Open Quuxplusone opened 10 years ago
Attached missing_folding.ll
(1132 bytes, application/octet-stream): IR to reproduce the problem
So, I think this is as fixed as it can be.
To fold a memory operand here *requires* domain crossing with SSE. It isn't
until AVX that we get VPERMILPS which lets us fold the memory operand in-
domain, and the new code should be getting it there. Do you agree Quentin?
(In reply to comment #1)
> So, I think this is as fixed as it can be.
>
> To fold a memory operand here *requires* domain crossing with SSE.
I am not sure I got that.
Are you saying that doing:
movaps (%rdi), %xmm0
shufps $27, %xmm0, %xmm0
is faster than doing:
shufps $27, (%rdi), %xmm0
I certainly miss something, but aren't both code sequence would have the same
domain crossing "pattern"?
I would have expect both to run as the same speed. The advantage of the second
being more compact and using less resources in the pipeline (decoding, etc.)

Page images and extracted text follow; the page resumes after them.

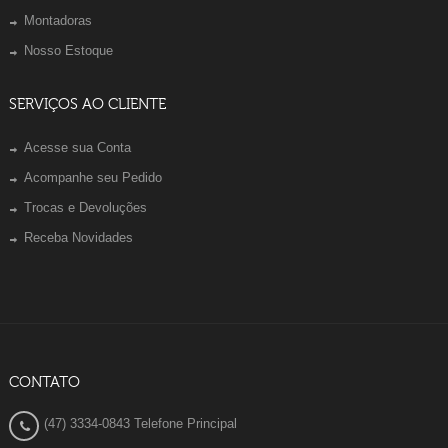
Montadoras
Nosso Estoque
SERVIÇOS AO CLIENTE
Acesse sua Conta
Acompanhe seu Pedido
Trocas e Devoluções
Receba Novidades
CONTATO
(47) 3334-0843 Telefone Principal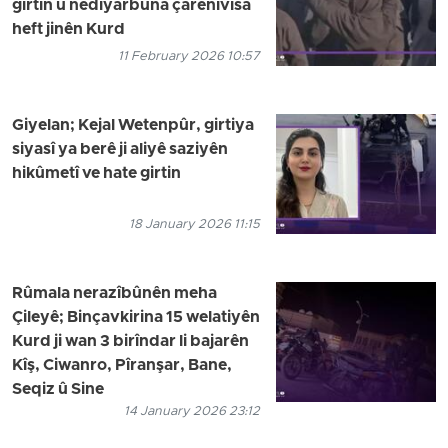
girtin û nediyarbûna çarenivîsa
heft jinên Kurd
11 February 2026 10:57
Giyelan; Kejal Wetenpûr, girtiya
siyasî ya berê ji aliyê saziyên
hikûmetî ve hate girtin
18 January 2026 11:15
Rûmala nerazîbûnên meha
Çileyê; Binçavkirina 15 welatiyên
Kurd ji wan 3 birîndar li bajarên
Kîş, Ciwanro, Pîranşar, Bane,
Seqiz û Sine
14 January 2026 23:12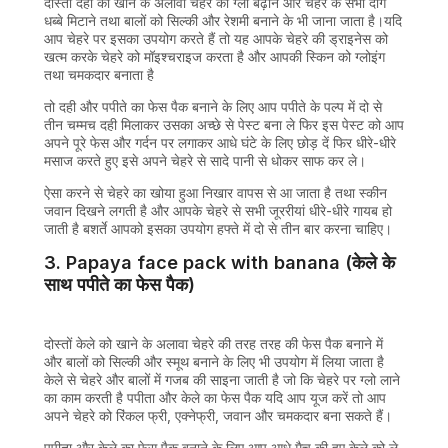
दोस्तों दही को खाने के अलावा चेहरे का ग्लो बढ़ाने और चेहरे के सभी दाग
धब्बे मिटाने तथा बालों को सिल्की और रेशमी बनाने के भी जाना जाता है।यदि
आप चेहरे पर इसका उपयोग करते हैं तो यह आपके चेहरे की ड्राइनेस को
खत्म करके चेहरे को मॉइश्चराइज करता है और आपकी स्किन को ग्लोइंग
तथा चमकदार बनाता है
तो दही और पपीते का फेस पैक बनाने के लिए आप पपीते के पल्प में दो से
तीन चम्मच दही मिलाकर उसका अच्छे से पेस्ट बना ले फिर इस पेस्ट को आप
अपने पूरे फेस और गर्दन पर लगाकर आधे घंटे के लिए छोड़ दें फिर धीरे-धीरे
मसाज करते हुए इसे अपने चेहरे से सादे पानी से धोकर साफ कर ले।
ऐसा करने से चेहरे का खोया हुआ निखार वापस से आ जाता है तथा स्कीन
जवान दिखने लगती है और आपके चेहरे से सभी जूररीयां धीरे-धीरे गायब हो
जाती है बशर्ते आपको इसका उपयोग हफ्ते में दो से तीन बार करना चाहिए।
3. Papaya face pack with banana (केले के
साथ पपीते का फेस पैक)
दोस्तों केले को खाने के अलावा चेहरे की तरह तरह की फेस पैक बनाने में
और बालों को सिल्की और स्मूथ बनाने के लिए भी उपयोग में लिया जाता है
केले से चेहरे और बालों में गजब की साइना जाती है जो कि चेहरे पर ग्लो लाने
का काम करती है पपीता और केले का फेस पैक यदि आप यूज करें तो आप
अपने चेहरे को रिंकल फ्री, एक्नेफ्री, जवान और चमकदार बना सकते हैं।
पपीता और केले का फेस पैक बनाने के लिए आप आधे मैच की हुए केले को ले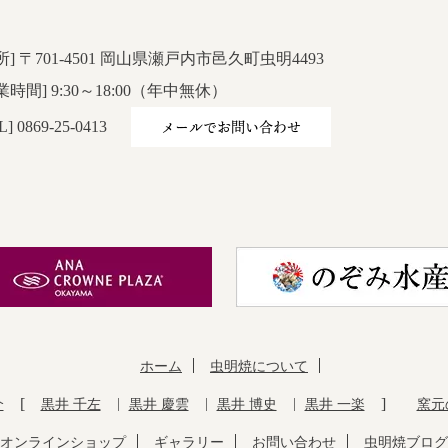
所] 〒701-4501 岡山県瀬戸内市邑久町虫明4493
業時間] 9:30～18:00（年中無休）
メールでお問い合わせ
L] 0869-25-0413
ホーム
虫明焼について
介
黒井 千左
黒井 慶雲
黒井 博史
黒井 一楽
窯元
オンラインショップ
ギャラリー
お問い合わせ
虫明焼ブログ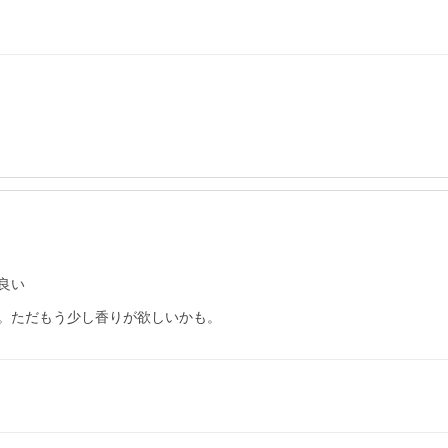
良い
。ただもう少し香りが欲しいかも。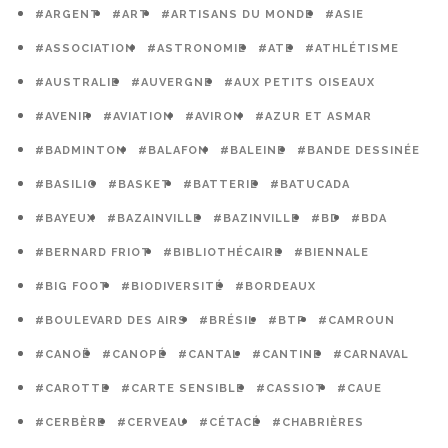
#ARGENT
#ART
#ARTISANS DU MONDE
#ASIE
#ASSOCIATION
#ASTRONOMIE
#ATE
#ATHLÉTISME
#AUSTRALIE
#AUVERGNE
#AUX PETITS OISEAUX
#AVENIR
#AVIATION
#AVIRON
#AZUR ET ASMAR
#BADMINTON
#BALAFON
#BALEINE
#BANDE DESSINÉE
#BASILIC
#BASKET
#BATTERIE
#BATUCADA
#BAYEUX
#BAZAINVILLE
#BAZINVILLE
#BD
#BDA
#BERNARD FRIOT
#BIBLIOTHÉCAIRE
#BIENNALE
#BIG FOOT
#BIODIVERSITÉ
#BORDEAUX
#BOULEVARD DES AIRS
#BRÉSIL
#BTP
#CAMROUN
#CANOË
#CANOPÉ
#CANTAL
#CANTINE
#CARNAVAL
#CAROTTE
#CARTE SENSIBLE
#CASSIOT
#CAUE
#CERBÈRE
#CERVEAU
#CÉTACÉ
#CHABRIÈRES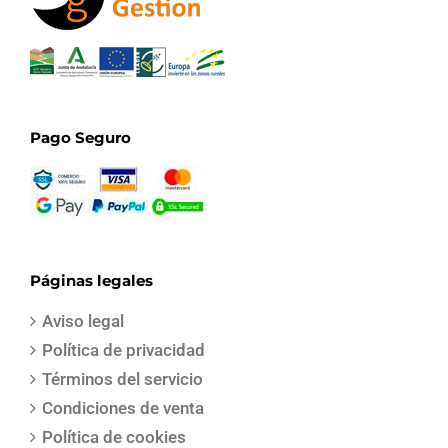
Pago Seguro
Páginas legales
Aviso legal
Política de privacidad
Términos del servicio
Condiciones de venta
Política de cookies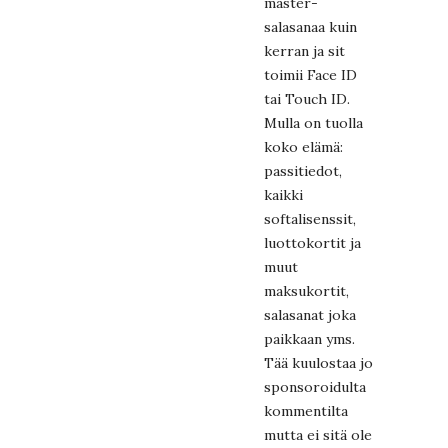
master-
salasanaa kuin
kerran ja sit
toimii Face ID
tai Touch ID.
Mulla on tuolla
koko elämä:
passitiedot,
kaikki
softalisenssit,
luottokortit ja
muut
maksukortit,
salasanat joka
paikkaan yms.
Tää kuulostaa jo
sponsoroidulta
kommentilta
mutta ei sitä ole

Also, the old code sequence in fact does everything on the integer domain:
pshufd $27, (%rdi), %xmm0 ## xmm0 = mem[3,2,1,0]
movdqa %xmm0, 48(%rsi) <-- movdqa instead of movaps.
That said, for this case, I do not expect the lowering to "move" the whole
chain of computation on another domain. I think this is the job of the domain
fixer (or global isle for what matters!).
(In reply to comment #2)
> (In reply to comment #1)
> > So, I think this is as fixed as it can be.
> >
> > To fold a memory operand here *requires* domain crossing with SSE.
>
> I am not sure I got that.
> Are you saying that doing:
> movaps (%rdi), %xmm0
> shufps $27, %xmm0, %xmm0
>
> is faster than doing:
> shufps $27, (%rdi), %xmm0
No, the second has a different result from the first. The second will blend the
elements in (%rdi) with those already in %xmm0. The first replaces the contents
of %xmm0 with those in (%rdi) and then permutes them.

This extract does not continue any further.